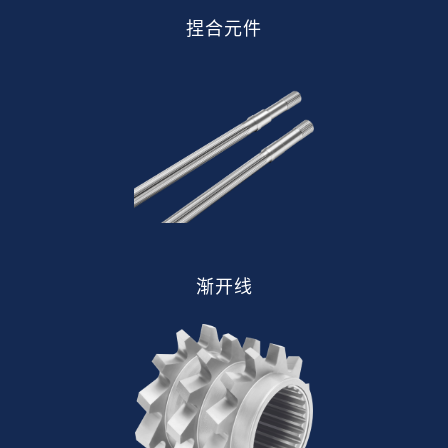
捏合元件
渐开线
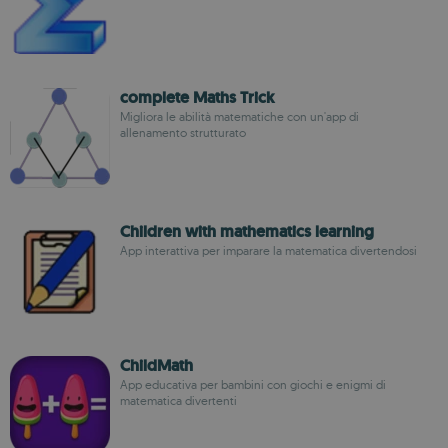
complete Maths Trick
Migliora le abilità matematiche con un'app di
allenamento strutturato
Children with mathematics learning
App interattiva per imparare la matematica divertendosi
ChildMath
App educativa per bambini con giochi e enigmi di
matematica divertenti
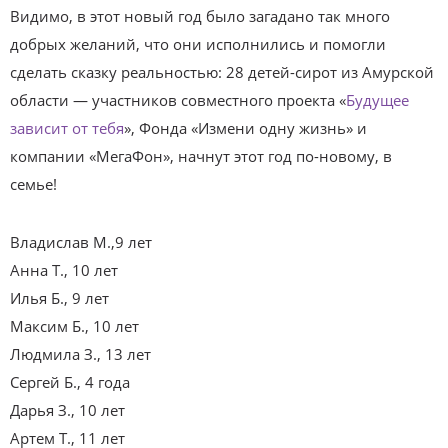
Видимо, в этот новый год было загадано так много
добрых желаний, что они исполнились и помогли
сделать сказку реальностью: 28 детей-сирот из Амурской
области — участников совместного проекта «
Будущее
зависит от тебя
», Фонда «Измени одну жизнь» и
компании «МегаФон», начнут этот год по-новому, в
семье!
Владислав М.,9 лет
Анна Т., 10 лет
Илья Б., 9 лет
Максим Б., 10 лет
Людмила З., 13 лет
Сергей Б., 4 года
Дарья З., 10 лет
Артем Т., 11 лет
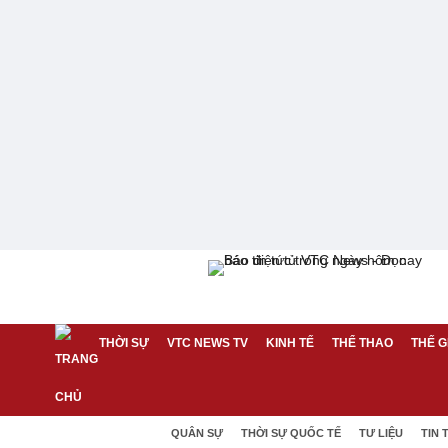
THỜI SỰ
VTC NEWS TV
KINH TẾ
THỂ THAO
THẾ G
QUÂN SỰ
THỜI SỰ QUỐC TẾ
TƯ LIỆU
TIN 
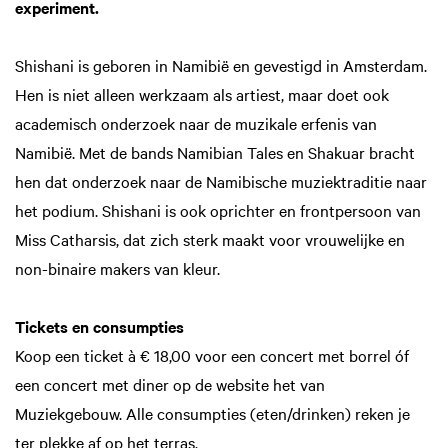
experiment.
Shishani is geboren in Namibië en gevestigd in Amsterdam.
Hen is niet alleen werkzaam als artiest, maar doet ook
academisch onderzoek naar de muzikale erfenis van
Namibië. Met de bands Namibian Tales en Shakuar bracht
hen dat onderzoek naar de Namibische muziektraditie naar
het podium. Shishani is ook oprichter en frontpersoon van
Miss Catharsis, dat zich sterk maakt voor vrouwelijke en
non-binaire makers van kleur.
Tickets en consumpties
Koop een ticket à € 18,00 voor een concert met borrel óf
een concert met diner op de website het van
Muziekgebouw. Alle consumpties (eten/drinken) reken je
ter plekke af op het terras.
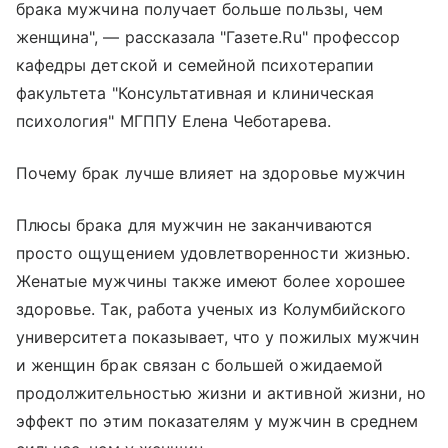
брака мужчина получает больше пользы, чем
женщина", — рассказала "Газете.Ru" профессор
кафедры детской и семейной психотерапии
факультета "Консультативная и клиническая
психология" МГППУ Елена Чеботарева.
Почему брак лучше влияет на здоровье мужчин
Плюсы брака для мужчин не заканчиваются
просто ощущением удовлетворенности жизнью.
Женатые мужчины также имеют более хорошее
здоровье. Так, работа ученых из Колумбийского
университета показывает, что у пожилых мужчин
и женщин брак связан с большей ожидаемой
продолжительностью жизни и активной жизни, но
эффект по этим показателям у мужчин в среднем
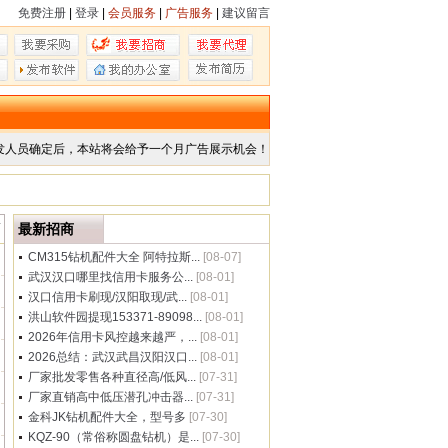
免费注册
|
登录
|
会员服务
|
广告服务
|
建议留言
发人员确定后，本站将会给予一个月广告展示机会！
商
最新招商
CM315钻机配件大全 阿特拉斯...
[08-07]
武汉汉口哪里找信用卡服务公...
[08-01]
汉口信用卡刷现/汉阳取现/武...
[08-01]
洪山软件园提现153371-89098...
[08-01]
2026年信用卡风控越来越严，...
[08-01]
2026总结：武汉武昌汉阳汉口...
[08-01]
厂家批发零售各种直径高/低风...
[07-31]
厂家直销高中低压潜孔冲击器...
[07-31]
金科JK钻机配件大全，型号多
[07-30]
KQZ-90（常俗称圆盘钻机）是...
[07-30]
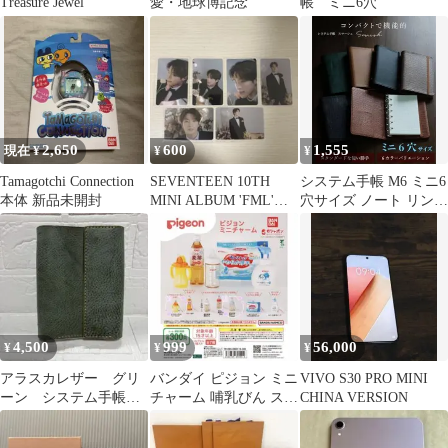
Treasure Jewel
愛・地球博記念
帳 ミニ6穴
2,650
600
1,555
現在 ¥
¥
¥
Tamagotchi Connection
SEVENTEEN 10TH
システム手帳 M6 ミニ6
本体 新品未開封
MINI ALBUM 'FML'
穴サイズ ノート リング
DINO
メモ帳 ブラウン
4,500
999
56,000
¥
¥
¥
アラスカレザー グリ
バンダイ ピジョン ミニ
VIVO S30 PRO MINI
ーン システム手帳
チャーム 哺乳びん スト
CHINA VERSION
ミニ6 バインダー
ローボトル 2種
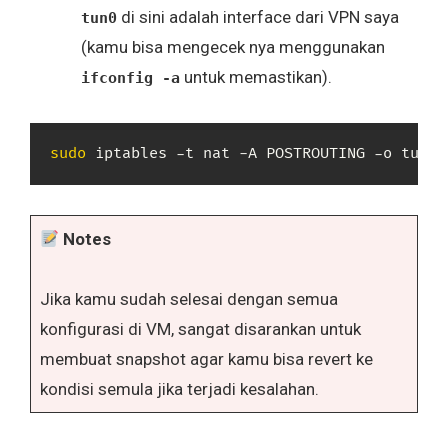
di sini adalah interface dari VPN saya
tun0
(kamu bisa mengecek nya menggunakan
untuk memastikan).
ifconfig -a
sudo
 iptables -t nat -A POSTROUTING -o tun0 
Notes
Jika kamu sudah selesai dengan semua
konfigurasi di VM, sangat disarankan untuk
membuat snapshot agar kamu bisa revert ke
kondisi semula jika terjadi kesalahan.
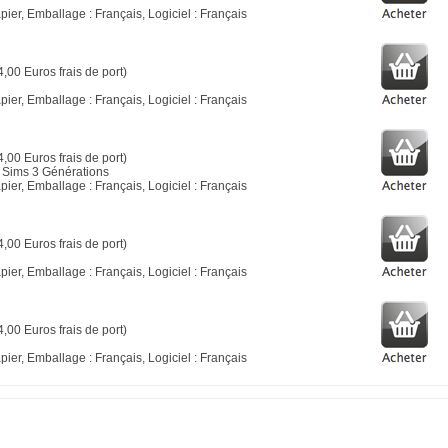
ier, Emballage : Français, Logiciel : Français
4,00 Euros frais de port)
ier, Emballage : Français, Logiciel : Français
4,00 Euros frais de port)
 Sims 3 Générations
ier, Emballage : Français, Logiciel : Français
4,00 Euros frais de port)
ier, Emballage : Français, Logiciel : Français
4,00 Euros frais de port)
ier, Emballage : Français, Logiciel : Français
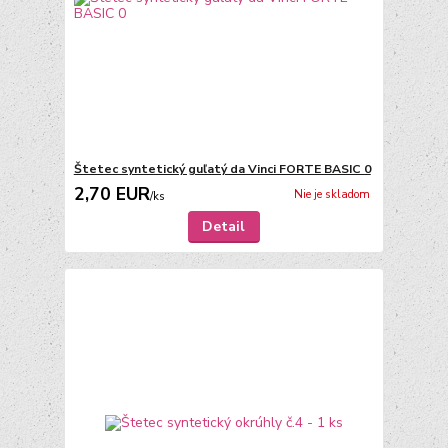
Štetec syntetický guľatý da Vinci FORTE BASIC 0
2,70 EUR
Nie je skladom
/
ks
Detail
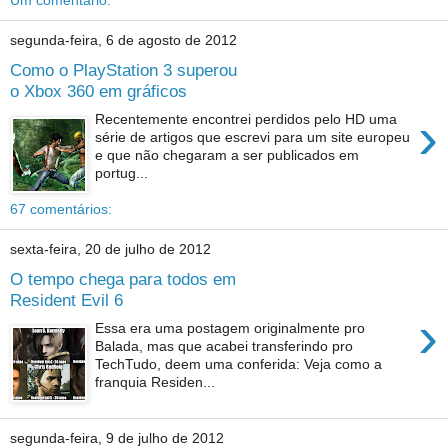
segunda-feira, 6 de agosto de 2012
Como o PlayStation 3 superou
o Xbox 360 em gráficos
›
Recentemente encontrei perdidos pelo HD uma
série de artigos que escrevi para um site europeu
e que não chegaram a ser publicados em
portug...
67 comentários:
sexta-feira, 20 de julho de 2012
O tempo chega para todos em
Resident Evil 6
›
Essa era uma postagem originalmente pro
Balada, mas que acabei transferindo pro
TechTudo, deem uma conferida: Veja como a
franquia Residen...
segunda-feira, 9 de julho de 2012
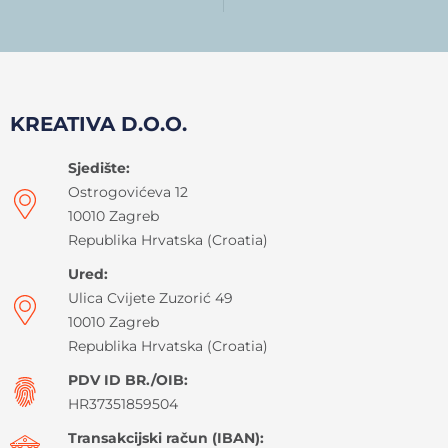
KREATIVA D.O.O.
Sjedište:
Ostrogovićeva 12
10010 Zagreb
Republika Hrvatska (Croatia)
Ured:
Ulica Cvijete Zuzorić 49
10010 Zagreb
Republika Hrvatska (Croatia)
PDV ID BR./OIB:
HR37351859504
Transakcijski račun (IBAN):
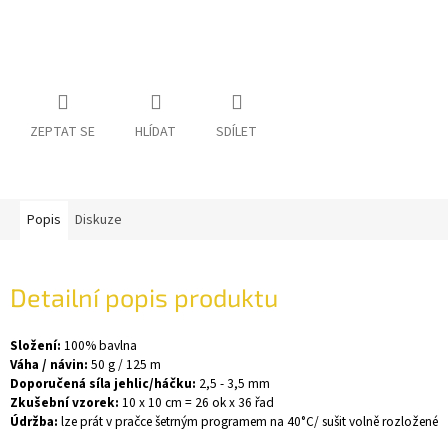
ZEPTAT SE
HLÍDAT
SDÍLET
Popis
Diskuze
Detailní popis produktu
Složení:
100% bavlna
Váha / návin:
50 g / 125 m
Doporučená síla jehlic/háčku:
2,5 - 3,5 mm
Zkušební vzorek:
10 x 10 cm = 26 ok x 36 řad
Údržba:
lze prát v pračce šetrným programem na 40°C/ sušit volně rozložené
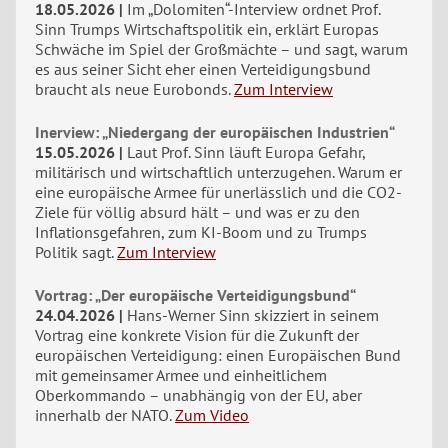
18.05.2026
Im „Dolomiten“-Interview ordnet Prof.
Sinn Trumps Wirtschaftspolitik ein, erklärt Europas
Schwäche im Spiel der Großmächte – und sagt, warum
es aus seiner Sicht eher einen Verteidigungsbund
braucht als neue Eurobonds.
Zum Interview
Inerview: „Niedergang der europäischen Industrien“
15.05.2026
Laut Prof. Sinn läuft Europa Gefahr,
militärisch und wirtschaftlich unterzugehen. Warum er
eine europäische Armee für unerlässlich und die CO2-
Ziele für völlig absurd hält – und was er zu den
Inflationsgefahren, zum KI-Boom und zu Trumps
Politik sagt.
Zum Interview
Vortrag: „Der europäische Verteidigungsbund“
24.04.2026
Hans-Werner Sinn skizziert in seinem
Vortrag eine konkrete Vision für die Zukunft der
europäischen Verteidigung: einen Europäischen Bund
mit gemeinsamer Armee und einheitlichem
Oberkommando – unabhängig von der EU, aber
innerhalb der NATO.
Zum Video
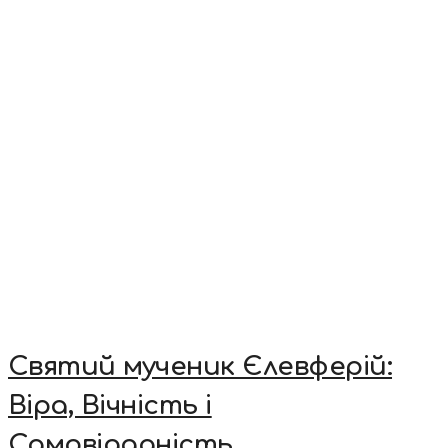
Святий мученик Єлевферій:
Віра, Вічність і
Самовідданість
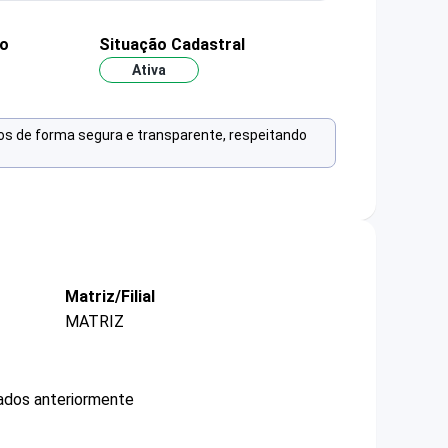
ão
Situação Cadastral
Ativa
os de forma segura e transparente, respeitando
Matriz/Filial
MATRIZ
ados anteriormente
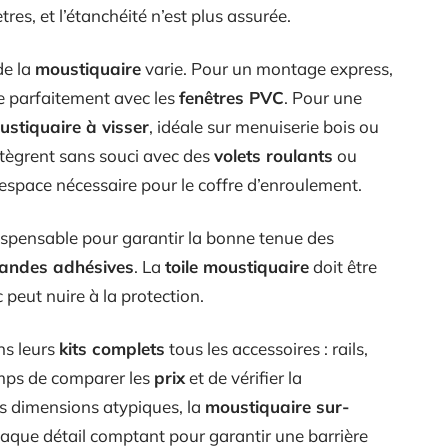
res, et l’étanchéité n’est plus assurée.
de la
moustiquaire
varie. Pour un montage express,
e parfaitement avec les
fenêtres PVC
. Pour une
stiquaire à visser
, idéale sur menuiserie bois ou
ntègrent sans souci avec des
volets roulants
ou
l’espace nécessaire pour le coffre d’enroulement.
dispensable pour garantir la bonne tenue des
 bandes adhésives
. La
toile moustiquaire
doit être
 peut nuire à la protection.
ns leurs
kits complets
tous les accessoires : rails,
emps de comparer les
prix
et de vérifier la
es dimensions atypiques, la
moustiquaire sur-
 chaque détail comptant pour garantir une barrière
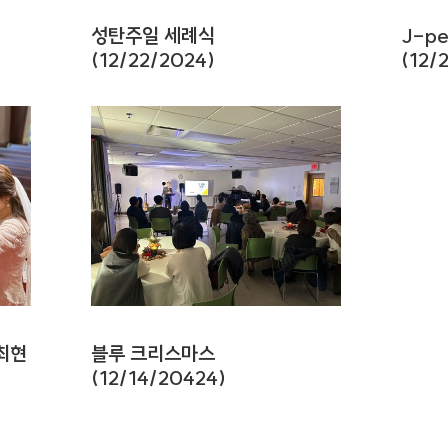
성탄주일 세례식
J-p
(12/22/2024)
(12/
 최현
블루 크리스마스
(12/14/20424)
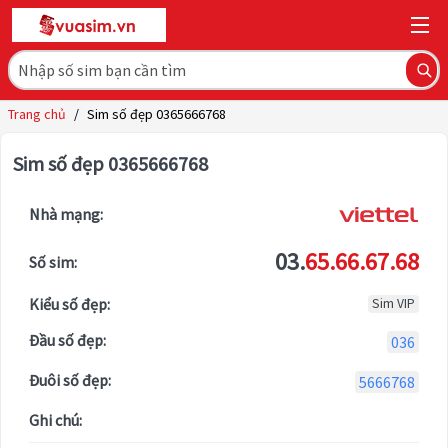
Trang chủ
/
Sim số đẹp 0365666768
Sim số đẹp 0365666768
Nhà mạng:
03.
65.66.67.68
Số sim:
Kiểu số đẹp:
Sim VIP
Đầu số đẹp:
036
Đuôi số đẹp:
5666768
Ghi chú:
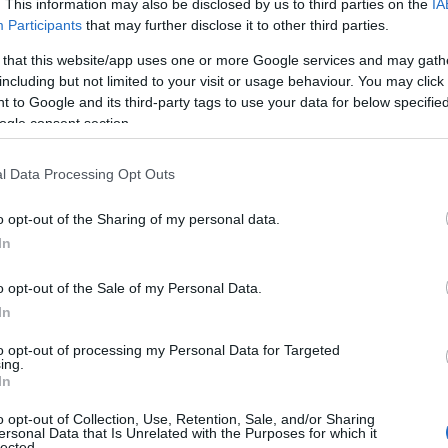
. This information may also be disclosed by us to third parties on the
IA
ισμα για το Final Four του
Άμπου Ντάμπι.
Participants
that may further disclose it to other third parties.
 that this website/app uses one or more Google services and may gath
including but not limited to your visit or usage behaviour. You may click 
 to Google and its third-party tags to use your data for below specifi
ogle consent section.
l Data Processing Opt Outs
o opt-out of the Sharing of my personal data.
In
o opt-out of the Sale of my Personal Data.
In
to opt-out of processing my Personal Data for Targeted
ing.
In
o opt-out of Collection, Use, Retention, Sale, and/or Sharing
ersonal Data that Is Unrelated with the Purposes for which it
lected.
━━━━━━━━
**EXERCISE BRIEF:**
Determine how many lines above contain the string "sagt". Give only that number.

**EXERCISE RESPONSE:**
2